Shelly Witherspoon picked a lousy time to die.
The Cuyahoga Falls woman should have died between 6 a.m. and 4:30 p.m. Those are the hours when the deceased get a free ride to the Summit County Medical Examiner’s office.
But Witherspoon had the temerity to stop living at about 6:45 p.m. on Oct. 2, so the six-mile journey from her apartment to the coroner’s office cost her next of kin $122.50.
Yes, you read that correctly: If she had had the foresight to die by 4:30, her estate would owe nothing.
How can that be?
Excellent question. So I asked it.
Jason Dodson, chief of staff for Summit County Executive Russ Pry, says that, until a couple of years ago, the medical examiner’s office would pick up corpses during business hours and subcontract with a private ambulance company for off-hours runs, and insurance would pay for the latter.
But then, he says, insurance companies started refusing to pay, arguing that transporting a dead body was not a health-care issue.
The county then faced two choices, Dodson says: Pay lots of money to staff the medical examiner’s office around the clock, or pass along the cost to the families of people who didn’t die when the coroner’s office was open.
“I could certainly see that’s not necessarily something that would make somebody happy,” he says, “but like many other tough decisions we’ve had to make, the finances are what they are here.”
Dodson says the county subsidizes the off-hours runs, paying $25,000 annually to Professional Funeral Services for up to 320 transports, or about $78 per run.
Well, that makes sense from an accounting viewpoint. But it makes no sense on a personal level.
Bob Williams, the significant other of the deceased woman’s sister, is fuming about the policy.
“It’s unconscionable,” he says. “You’re either doing a service for the people in the county or you’re not.”
Bingo. Either subsidize everyone equally or subsidize no one. Basing the bills on the time of death is absurd.
The mental state of the family was not helped by the in-your-face attitude copped in a Q-and-A sheet that accompanied the bill.
The mailing from the funeral company, sent to Witherspoon’s sister, Valerie Bloom, informed her that she was personally responsible for paying because the medical examiner’s office provided her name as the contact person.
And in answer to Question No. 3 — “Do I have to pay it?” — the company wrote, “This is a legitimate bill for the transport services that we provided on the mentioned date for the named person. Unpaid accounts will be sent to collections.”
Normally, when people die, bills of this sort are paid from the estate by the executor, who is often a different person than the one who initially contacts authorities when an unexpected death occurs. In those cases, according to the letter, “We are more than happy to forward the bill on to another person ... but please be aware that this will not stop the collections process.”

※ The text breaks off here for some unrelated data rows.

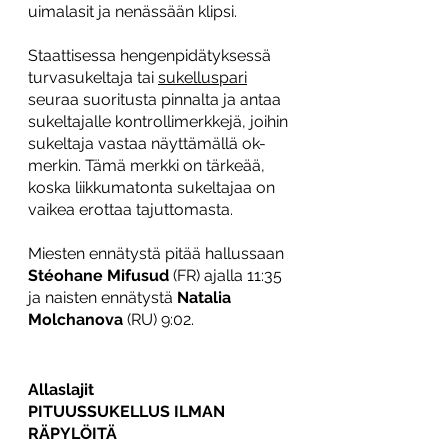
uimalasit ja nenässään klipsi.
Staattisessa hengenpidätyksessä 
turvasukeltaja tai 
sukelluspari
seuraa suoritusta pinnalta ja antaa 
sukeltajalle kontrollimerkkejä, joihin 
sukeltaja vastaa näyttämällä ok-
merkin. Tämä merkki on tärkeää, 
koska liikkumatonta sukeltajaa on 
vaikea erottaa tajuttomasta. 
Miesten ennätystä pitää hallussaan 
Stéohane Mifusud
 (FR) ajalla 11:35 
ja naisten ennätystä 
Natalia 
Molchanova
 (RU) 9:02. 
Allaslajit
PITUUSSUKELLUS ILMAN 
RÄPYLÖITÄ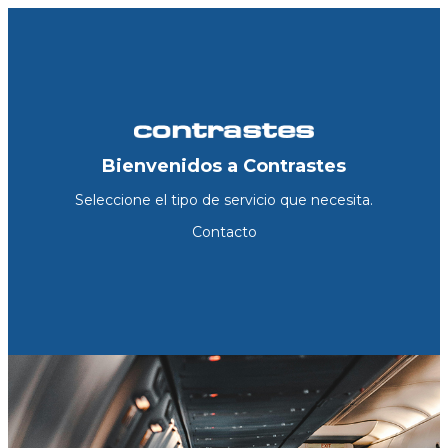
Bienvenidos a Contrastes
Seleccione el tipo de servicio que necesita.
Contacto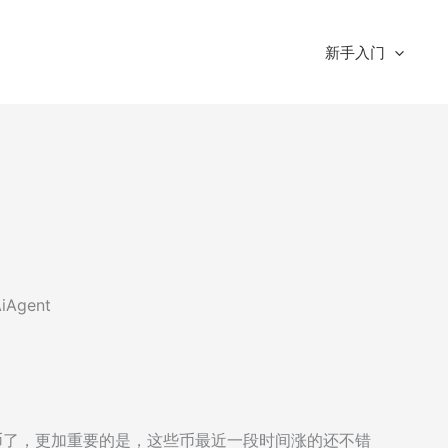
新手入门
gent
发币了，更加重要的是，这些币最近一段时间涨的还不错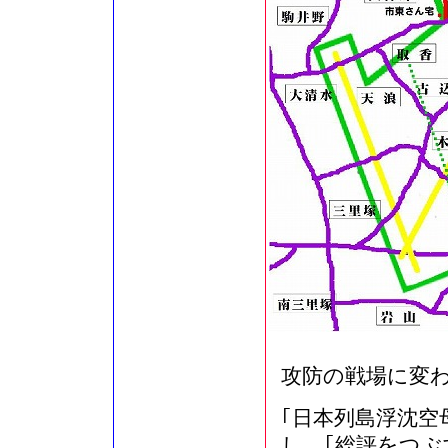
攻防の戦場に変
｢日本列島浮沈空
し、｢総評をつぶ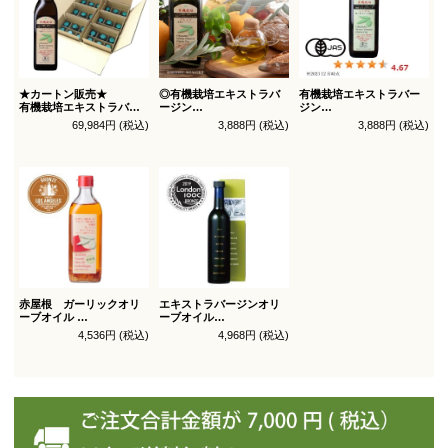
★カートン販売★
◎有機栽培エキストラバ
有機栽培エキストラバー
有機栽培エキストラバー
ージン
ジン
ジン
オリーブオイル ブレンド
オリーブオイル シングル
69,984円 (税込)
3,888円 (税込)
3,888円 (税込)
オリーブオイル ブレンド
450g
450g徳用
180g×36本_送料無料
（有機ＪＡＳ認証）
（有機ＪＡＳ認証）
赤屋根 ガーリックオリ
エキストラバージンオリ
ーブオイル
ーブオイル
450g徳用
トルトサ 450g 1本箱入
4,536円 (税込)
4,968円 (税込)
（スペイン自社農園産）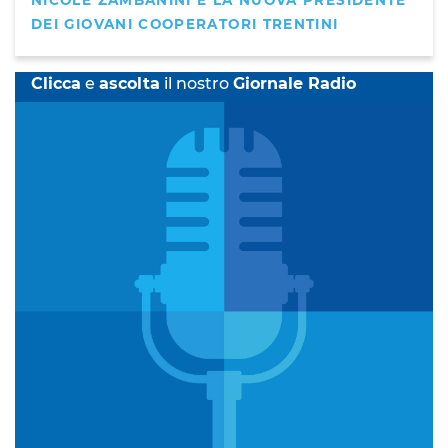
NICOLE ZAMBANINI È LA NUOVA PRESIDENTE
DEI GIOVANI COOPERATORI TRENTINI
Clicca
e
ascolta
il nostro
Giornale Radio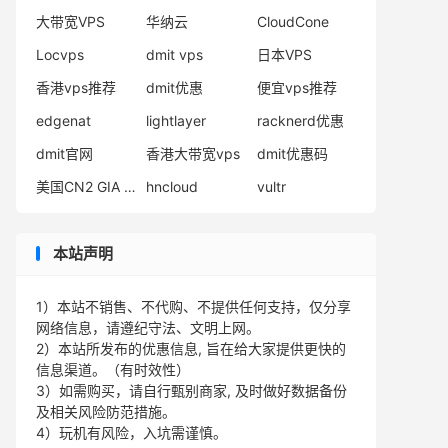
大带宽VPS
华纳云
CloudCone
Locvps
dmit vps
日本VPS
香港vps推荐
dmit优惠
便宜vps推荐
edgenat
lightlayer
racknerd优惠
dmit官网
香港大带宽vps
dmit优惠码
美国CN2 GIA VPS
hncloud
vultr
本站声明
1）本站不销售、不代购、不提供任何支持，仅分享
网络信息，请遵纪守法、文明上网。
2）本站所发布的优惠信息, 旨在给大家提供更快的
信息渠道。（有时效性）
3）如需购买，请自行甄别商家, 及时做好数据备份
及相关风险防范措施。
4）玩机有风险，入坑需谨慎。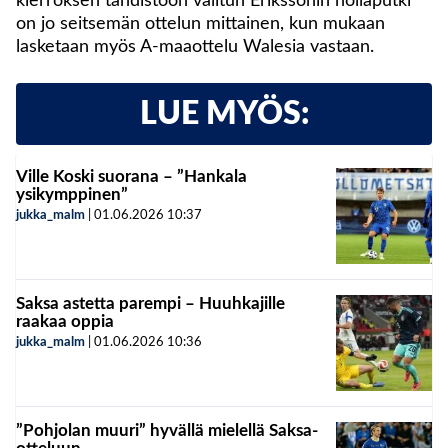
kierroksen tähdistöön valitun Erikssonin nollaputki
on jo seitsemän ottelun mittainen, kun mukaan
lasketaan myös A-maaottelu Walesia vastaan.
LUE MYÖS:
Ville Koski suorana – ”Hankala
ysikymppinen”
jukka_malm
|
01.06.2026
10:37
Saksa astetta parempi – Huuhkajille
raakaa oppia
jukka_malm
|
01.06.2026
10:36
”Pohjolan muuri” hyvällä mielellä Saksa-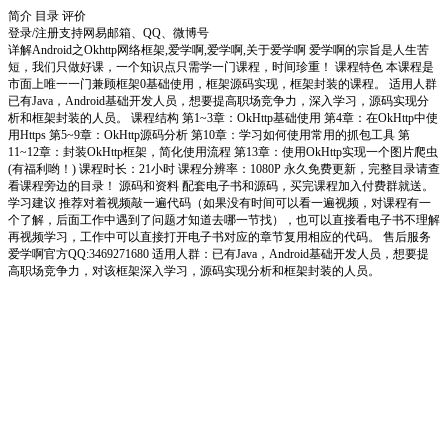
简介
目录
评价
登录/注册
支持网易邮箱、QQ、微博号
详解Android之Okhttp网络框架,爱学啊,爱学啊,关于爱学啊 爱学啊的宗旨是人生苦
短，我们只做好课，一个知识点只需学一门课程，时间珍重！ 课程特色 本课程是
市面上唯一一门兼顾框架0基础使用，框架源码实现，框架封装的课程。 适用人群
已有Java，Android基础开发人员，想要提高职场竞争力，深入学习，源码实现分
析和框架封装的人员。 课程结构 第1~3章：OkHttp基础使用 第4章：在OkHttp中使
用Https 第5~9章：OkHttp源码分析 第10章：学习如何使用常用的抓包工具 第
11~12章：封装OkHttp框架，简化使用流程 第13章：使用OkHttp实现一个图片爬虫
(有福利哟！) 课程时长：21小时 课程分辨率：1080P 永久免费更新，完整目录请查
看课程旁边的目录！ 源码和资料 配套电子书和源码，买完课程加入付费群就送。
学习建议 推荐对着视频敲一遍代码（如果没有时间可以看一遍视频，对课程有一
个了解，后面工作中遇到了问题才知道去哪一节找），也可以直接看电子书不理解
再视频学习，工作中可以直接打开电子书对应的章节复用相应的代码。 售后服务
爱学啊官方QQ:3469271680 适用人群：已有Java，Android基础开发人员，想要提
高职场竞争力，对该框架深入学习，源码实现分析和框架封装的人员。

The owner of Falls-based Professional Funeral Services, Bob Norman, says that letter has been revised since Witherspoon’s sister received hers a couple of weeks ago. He says the new one states specifically that the estate is responsible, and if the recipient is not the executor, the recipient should forward it.
Which is what the letter should have said in the first place.
The distance from Witherspoon’s residence at Studio City Apartments to the medical examiner’s office on North Summit Street in Akron is only six or seven miles. But for billing purposes, that’s irrelevant. You don’t have to worry about where you die in Summit County, because no mileage charge is added. You only have to worry about when you die.
I was curious about what would happen if three or four or five people died during the proper hours but died at roughly the same time in different locations. Would the county make a series of runs and eventually collect them all, or would it ring up a private service?
Dodson’s response: “It is our policy not to respond to hypothetical questions.”
At the very least, the county could spell out its funky policy on the website. But on the medical examiner’s “frequently asked questions” page, the only financial information is this:
“There is no charge to the next of kin for an autopsy nor for any of the tests which may be conducted by the medical examiner’s office.”
Getting there is another story. An untold story.
Autopsies are a lot more common than you might think. Whenever someone dies who apparently was in good health, or dies in any suspicious or unusual manner, state law requires a trip to the medical examiner.
Last year, according to county spokeswoman Jill Skapin, private ambulances averaged about 22 runs to the medical examiner’s office per month. Transports by the county itself averaged 18 per month.
Witherspoon’s body was transported because, at age 55, her death was unexpected. (A ruling on the cause of death is still pending, but no foul play is suspected.)
She led an interesting life. A native of Cleveland, Witherspoon attended college in Indiana, then came back and worked at Sea World in Aurora, feeding sharks, swimming with dolphins and water skiing.
The Sea World job led her to Orlando, Fla., where she spent many years before heading back to her home state and the city where her mother and stepfather live.
In her final days, she was enrolled at Brown Mackie College, learning to become a veterinary technician.
“She loved animals, loved people and wanted to do her thing,” says Williams.
Her death at a relatively young age still stings the family deeply. And the odd, unexpected bill from the funeral service, though hardly astronomical, provided yet another kick in the pants that they simply didn’t need.